— EXERCISE INSTRUCTIONS —
A single number is required: how many lines in the entries hold the word "Sony".

Start of Block

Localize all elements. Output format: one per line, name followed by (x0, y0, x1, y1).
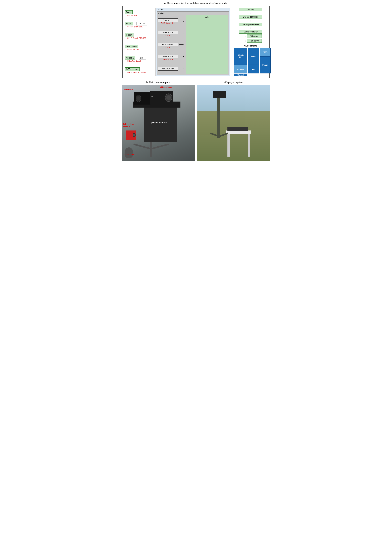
gui-alt: ALT (248, 65, 259, 73)
matlab-label: Matlab (158, 12, 164, 15)
tilt-servo-row: ↘ Tilt servo (245, 34, 262, 38)
gui-results: Results (234, 65, 247, 73)
vcam-box: Vcam (125, 22, 133, 26)
deployed-camera-platform (213, 91, 226, 99)
fisheye-camera-body (126, 130, 136, 140)
antenna-sublabel: ↳NooElec Nano 2+ (127, 60, 154, 62)
video-camera-lens (165, 94, 172, 102)
ircam-block: IRcam ↳FLIR Breach PTQ-136 (125, 33, 154, 39)
microphone-box: Microphone (125, 45, 138, 48)
arrow-5: ▶ (179, 67, 184, 69)
tripod-right (150, 143, 169, 150)
section-b: b) Main hardware parts. HD (122, 81, 195, 161)
laptop-area: Laptop Matlab Fcam worker GMM+Kalman fil… (155, 8, 230, 76)
section-b-title: b) Main hardware parts. (122, 81, 195, 84)
hardware-inputs-col: Fcam ↳ELP 8 Mpx Vcam → Cam link ↳Sony HD… (125, 8, 154, 76)
gps-box: GPS-receiver (125, 68, 140, 71)
battery-box: Battery (239, 8, 262, 11)
main-label: Main (205, 16, 209, 18)
dc-converter-box: DC-DC converter (239, 15, 262, 19)
label-microphone: microphone (124, 153, 134, 156)
section-a-title: a) System architecture with hardware and… (122, 2, 270, 5)
arrow-4: ▶ (179, 55, 184, 57)
ircam-sublabel: ↳FLIR Breach PTQ-136 (127, 37, 154, 39)
workers-col: Fcam worker GMM+Kalman filter Vcam worke… (158, 15, 178, 74)
gps-block: GPS-receiver ↳G-STAR IV BU-353S4 (125, 68, 154, 73)
laptop-body (227, 127, 248, 131)
sky-bg (197, 85, 270, 111)
hd-label: HD (151, 95, 153, 97)
fcam-worker-block: Fcam worker GMM+Kalman filter (158, 18, 178, 24)
ircam-box: IRcam (125, 33, 134, 37)
section-c: c) Deployed system. (197, 81, 270, 161)
gui-vcam: Vcam (248, 48, 259, 65)
servo-controller-row: Servo controller (239, 30, 262, 34)
audio-worker-box: Audio worker (158, 55, 178, 58)
pan-servo-box: Pan servo (247, 39, 262, 43)
worker-arrows: ▶ ▶ ▶ ▶ ▶ (179, 15, 184, 74)
section-a: a) System architecture with hardware and… (122, 2, 270, 78)
fcam-worker-box: Fcam worker (158, 18, 178, 22)
servo-relay-box: Servo power relay (239, 23, 262, 26)
antenna-box: Antenna (125, 56, 135, 60)
main-area: Main (186, 15, 228, 74)
ir-camera-body (134, 92, 150, 104)
matlab-area: Matlab Fcam worker GMM+Kalman filter Vca… (157, 11, 229, 75)
section-c-title: c) Deployed system. (197, 81, 270, 84)
vcam-worker-block: Vcam worker Yolo v2 (158, 31, 178, 36)
tilt-servo-box: Tilt servo (247, 34, 262, 38)
bottom-sections: b) Main hardware parts. HD (122, 81, 270, 161)
vcam-worker-box: Vcam worker (158, 31, 178, 34)
photo-b: HD IR camera video camera pan/tilt platf… (122, 85, 195, 161)
gui-ircam: IRcam (260, 56, 271, 73)
gui-title: GUI elements (234, 45, 267, 47)
arrow-1: ▶ (179, 20, 184, 22)
adsb-worker-box: ADS-B worker (158, 67, 178, 71)
fcam-block: Fcam ↳ELP 8 Mpx (125, 10, 154, 16)
photo-c (197, 85, 270, 161)
right-col: Battery ↓ DC-DC converter ↓ Servo power … (234, 8, 267, 76)
vcam-sublabel: ↳Sony HDR-CX405 (127, 26, 154, 28)
ircam-worker-box: IRcam worker (158, 43, 178, 46)
ir-camera-lens (136, 95, 141, 102)
arrow-2: ▶ (179, 32, 184, 34)
laptop-label: Laptop (157, 9, 229, 11)
servo-controller-box: Servo controller (239, 30, 262, 34)
video-camera-body: HD (150, 91, 173, 104)
dc-arrow-1: ↓ (250, 11, 251, 15)
diagram-outer: Fcam ↳ELP 8 Mpx Vcam → Cam link ↳Sony HD… (122, 6, 270, 78)
gui-adsb-ppi: ADS-BPPI (234, 48, 247, 65)
mast (217, 92, 220, 138)
gui-area: GUI elements ADS-BPPI Fcam Vcam Results … (234, 45, 267, 76)
adsb-worker-block: ADS-B worker (158, 67, 178, 71)
gui-fcam: Fcam (260, 48, 271, 56)
gui-control: Control (234, 74, 247, 76)
pan-servo-row: ↘ Pan servo (245, 39, 262, 43)
dc-arrow-2: ↓ (250, 19, 251, 22)
srv-ctrl-wrapper: Servo controller (239, 30, 262, 34)
arrow-3: ▶ (179, 44, 184, 46)
microphone-block: Microphone ↳Boya BY-MM1 (125, 45, 154, 51)
ground-bg (197, 111, 270, 161)
label-video-camera: video camera (160, 86, 172, 88)
table-leg-2 (248, 134, 250, 156)
vcam-block: Vcam → Cam link ↳Sony HDR-CX405 (125, 22, 154, 28)
microphone-sublabel: ↳Boya BY-MM1 (127, 49, 154, 51)
cam-link-box: Cam link (136, 22, 147, 26)
label-fisheye: fisheye lenscamera (123, 123, 134, 127)
dc-arrow-3: ↓ (250, 26, 251, 30)
audio-worker-block: Audio worker MFCC+LSTM (158, 55, 178, 60)
sdr-box: SDR (139, 56, 146, 60)
gps-sublabel: ↳G-STAR IV BU-353S4 (127, 71, 154, 73)
gui-grid: ADS-BPPI Fcam Vcam Results ALT IRcam Con… (234, 48, 267, 76)
fcam-sublabel: ↳ELP 8 Mpx (127, 14, 154, 16)
ircam-worker-block: IRcam worker Yolo v2 (158, 43, 178, 48)
table-leg-1 (227, 134, 230, 156)
microphone-body (125, 147, 133, 158)
tripod-left (134, 143, 152, 150)
antenna-block: Antenna → SDR ↳NooElec Nano 2+ (125, 56, 154, 62)
servo-outputs: ↘ Tilt servo ↘ Pan servo (239, 34, 262, 43)
label-pan-tilt: pan/tilt platform (151, 121, 167, 124)
fisheye-lens (133, 133, 136, 137)
main-to-srv-arrow: Servo controller (239, 30, 262, 34)
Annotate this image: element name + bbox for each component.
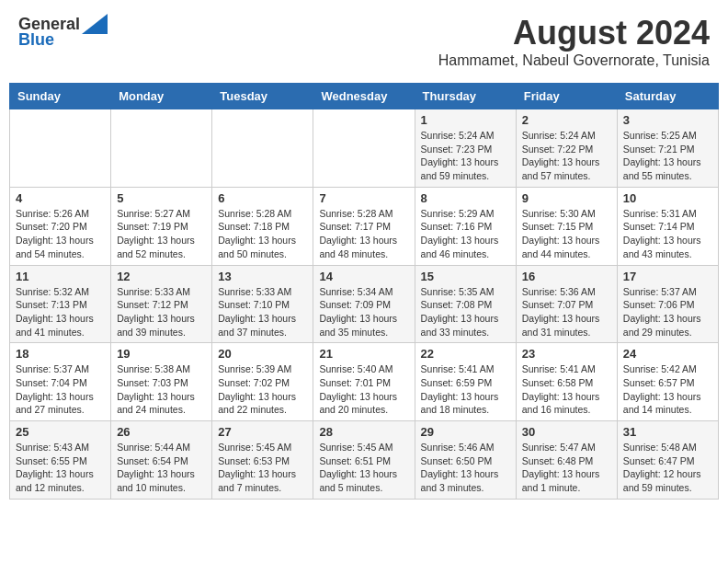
day-number: 28	[319, 425, 408, 439]
daylight-text: Daylight: 13 hours and 16 minutes.	[522, 390, 611, 417]
calendar-cell: 6Sunrise: 5:28 AMSunset: 7:18 PMDaylight…	[212, 187, 313, 265]
sunrise-text: Sunrise: 5:27 AM	[117, 207, 206, 221]
day-info: Sunrise: 5:25 AMSunset: 7:21 PMDaylight:…	[623, 129, 712, 183]
sunset-text: Sunset: 7:15 PM	[522, 220, 611, 234]
day-number: 17	[623, 270, 712, 283]
daylight-text: Daylight: 13 hours and 22 minutes.	[218, 390, 307, 417]
weekday-header-row: Sunday Monday Tuesday Wednesday Thursday…	[10, 84, 719, 109]
header-wednesday: Wednesday	[313, 84, 415, 109]
day-info: Sunrise: 5:27 AMSunset: 7:19 PMDaylight:…	[117, 207, 206, 261]
day-info: Sunrise: 5:38 AMSunset: 7:03 PMDaylight:…	[117, 362, 206, 417]
sunset-text: Sunset: 7:22 PM	[522, 143, 611, 156]
day-info: Sunrise: 5:28 AMSunset: 7:18 PMDaylight:…	[218, 207, 307, 261]
calendar-cell: 29Sunrise: 5:46 AMSunset: 6:50 PMDayligh…	[415, 421, 516, 500]
calendar-cell: 16Sunrise: 5:36 AMSunset: 7:07 PMDayligh…	[516, 265, 617, 343]
sunrise-text: Sunrise: 5:44 AM	[117, 441, 206, 454]
daylight-text: Daylight: 13 hours and 7 minutes.	[218, 467, 307, 494]
calendar-cell: 30Sunrise: 5:47 AMSunset: 6:48 PMDayligh…	[516, 421, 617, 500]
calendar-cell: 3Sunrise: 5:25 AMSunset: 7:21 PMDaylight…	[617, 109, 718, 188]
day-number: 31	[623, 425, 712, 439]
daylight-text: Daylight: 13 hours and 59 minutes.	[421, 155, 510, 182]
daylight-text: Daylight: 13 hours and 44 minutes.	[522, 234, 611, 260]
day-info: Sunrise: 5:26 AMSunset: 7:20 PMDaylight:…	[16, 207, 105, 261]
daylight-text: Daylight: 13 hours and 41 minutes.	[16, 312, 105, 339]
sunrise-text: Sunrise: 5:25 AM	[623, 129, 712, 143]
sunset-text: Sunset: 6:47 PM	[623, 454, 712, 468]
sunset-text: Sunset: 7:16 PM	[421, 220, 510, 234]
daylight-text: Daylight: 13 hours and 20 minutes.	[319, 390, 408, 417]
sunrise-text: Sunrise: 5:28 AM	[218, 207, 307, 221]
calendar-cell	[313, 109, 415, 188]
day-info: Sunrise: 5:48 AMSunset: 6:47 PMDaylight:…	[623, 441, 712, 495]
day-info: Sunrise: 5:37 AMSunset: 7:04 PMDaylight:…	[16, 362, 105, 417]
day-number: 11	[16, 270, 105, 283]
svg-marker-0	[82, 14, 108, 34]
sunset-text: Sunset: 7:20 PM	[16, 220, 105, 234]
day-number: 26	[117, 425, 206, 439]
week-row-1: 1Sunrise: 5:24 AMSunset: 7:23 PMDaylight…	[10, 109, 719, 188]
header-friday: Friday	[516, 84, 617, 109]
sunset-text: Sunset: 7:02 PM	[218, 376, 307, 390]
day-info: Sunrise: 5:33 AMSunset: 7:10 PMDaylight:…	[218, 285, 307, 339]
calendar-cell	[10, 109, 111, 188]
calendar-cell: 8Sunrise: 5:29 AMSunset: 7:16 PMDaylight…	[415, 187, 516, 265]
sunrise-text: Sunrise: 5:38 AM	[117, 362, 206, 376]
day-number: 1	[421, 113, 510, 127]
sunset-text: Sunset: 7:19 PM	[117, 220, 206, 234]
sunrise-text: Sunrise: 5:40 AM	[319, 362, 408, 376]
daylight-text: Daylight: 13 hours and 29 minutes.	[623, 312, 712, 339]
calendar-cell	[111, 109, 212, 188]
day-number: 27	[218, 425, 307, 439]
day-info: Sunrise: 5:28 AMSunset: 7:17 PMDaylight:…	[319, 207, 408, 261]
sunrise-text: Sunrise: 5:45 AM	[218, 441, 307, 454]
day-info: Sunrise: 5:34 AMSunset: 7:09 PMDaylight:…	[319, 285, 408, 339]
daylight-text: Daylight: 13 hours and 18 minutes.	[421, 390, 510, 417]
daylight-text: Daylight: 13 hours and 48 minutes.	[319, 234, 408, 260]
sunset-text: Sunset: 7:23 PM	[421, 143, 510, 156]
week-row-5: 25Sunrise: 5:43 AMSunset: 6:55 PMDayligh…	[10, 421, 719, 500]
daylight-text: Daylight: 13 hours and 27 minutes.	[16, 390, 105, 417]
sunrise-text: Sunrise: 5:43 AM	[16, 441, 105, 454]
day-info: Sunrise: 5:37 AMSunset: 7:06 PMDaylight:…	[623, 285, 712, 339]
day-number: 16	[522, 270, 611, 283]
sunrise-text: Sunrise: 5:45 AM	[319, 441, 408, 454]
sunset-text: Sunset: 6:53 PM	[218, 454, 307, 468]
sunset-text: Sunset: 7:10 PM	[218, 298, 307, 312]
daylight-text: Daylight: 12 hours and 59 minutes.	[623, 467, 712, 494]
day-info: Sunrise: 5:45 AMSunset: 6:53 PMDaylight:…	[218, 441, 307, 495]
calendar-cell: 18Sunrise: 5:37 AMSunset: 7:04 PMDayligh…	[10, 343, 111, 421]
sunrise-text: Sunrise: 5:42 AM	[623, 362, 712, 376]
daylight-text: Daylight: 13 hours and 3 minutes.	[421, 467, 510, 494]
sunrise-text: Sunrise: 5:37 AM	[16, 362, 105, 376]
sunset-text: Sunset: 7:06 PM	[623, 298, 712, 312]
daylight-text: Daylight: 13 hours and 1 minute.	[522, 467, 611, 494]
calendar-cell: 24Sunrise: 5:42 AMSunset: 6:57 PMDayligh…	[617, 343, 718, 421]
day-number: 23	[522, 347, 611, 361]
day-info: Sunrise: 5:32 AMSunset: 7:13 PMDaylight:…	[16, 285, 105, 339]
day-info: Sunrise: 5:29 AMSunset: 7:16 PMDaylight:…	[421, 207, 510, 261]
day-number: 4	[16, 191, 105, 205]
day-number: 14	[319, 270, 408, 283]
sunrise-text: Sunrise: 5:33 AM	[117, 285, 206, 299]
week-row-2: 4Sunrise: 5:26 AMSunset: 7:20 PMDaylight…	[10, 187, 719, 265]
sunset-text: Sunset: 6:51 PM	[319, 454, 408, 468]
daylight-text: Daylight: 13 hours and 35 minutes.	[319, 312, 408, 339]
calendar-cell: 22Sunrise: 5:41 AMSunset: 6:59 PMDayligh…	[415, 343, 516, 421]
sunrise-text: Sunrise: 5:29 AM	[421, 207, 510, 221]
day-number: 25	[16, 425, 105, 439]
daylight-text: Daylight: 13 hours and 52 minutes.	[117, 234, 206, 260]
title-section: August 2024 Hammamet, Nabeul Governorate…	[438, 14, 710, 69]
day-number: 10	[623, 191, 712, 205]
sunrise-text: Sunrise: 5:41 AM	[522, 362, 611, 376]
calendar-cell: 15Sunrise: 5:35 AMSunset: 7:08 PMDayligh…	[415, 265, 516, 343]
daylight-text: Daylight: 13 hours and 24 minutes.	[117, 390, 206, 417]
week-row-3: 11Sunrise: 5:32 AMSunset: 7:13 PMDayligh…	[10, 265, 719, 343]
calendar-cell: 12Sunrise: 5:33 AMSunset: 7:12 PMDayligh…	[111, 265, 212, 343]
calendar-cell: 9Sunrise: 5:30 AMSunset: 7:15 PMDaylight…	[516, 187, 617, 265]
day-info: Sunrise: 5:41 AMSunset: 6:59 PMDaylight:…	[421, 362, 510, 417]
day-info: Sunrise: 5:24 AMSunset: 7:23 PMDaylight:…	[421, 129, 510, 183]
calendar-cell: 7Sunrise: 5:28 AMSunset: 7:17 PMDaylight…	[313, 187, 415, 265]
day-number: 20	[218, 347, 307, 361]
calendar-cell: 14Sunrise: 5:34 AMSunset: 7:09 PMDayligh…	[313, 265, 415, 343]
sunset-text: Sunset: 7:13 PM	[16, 298, 105, 312]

End of Block

— SOLUTION —
4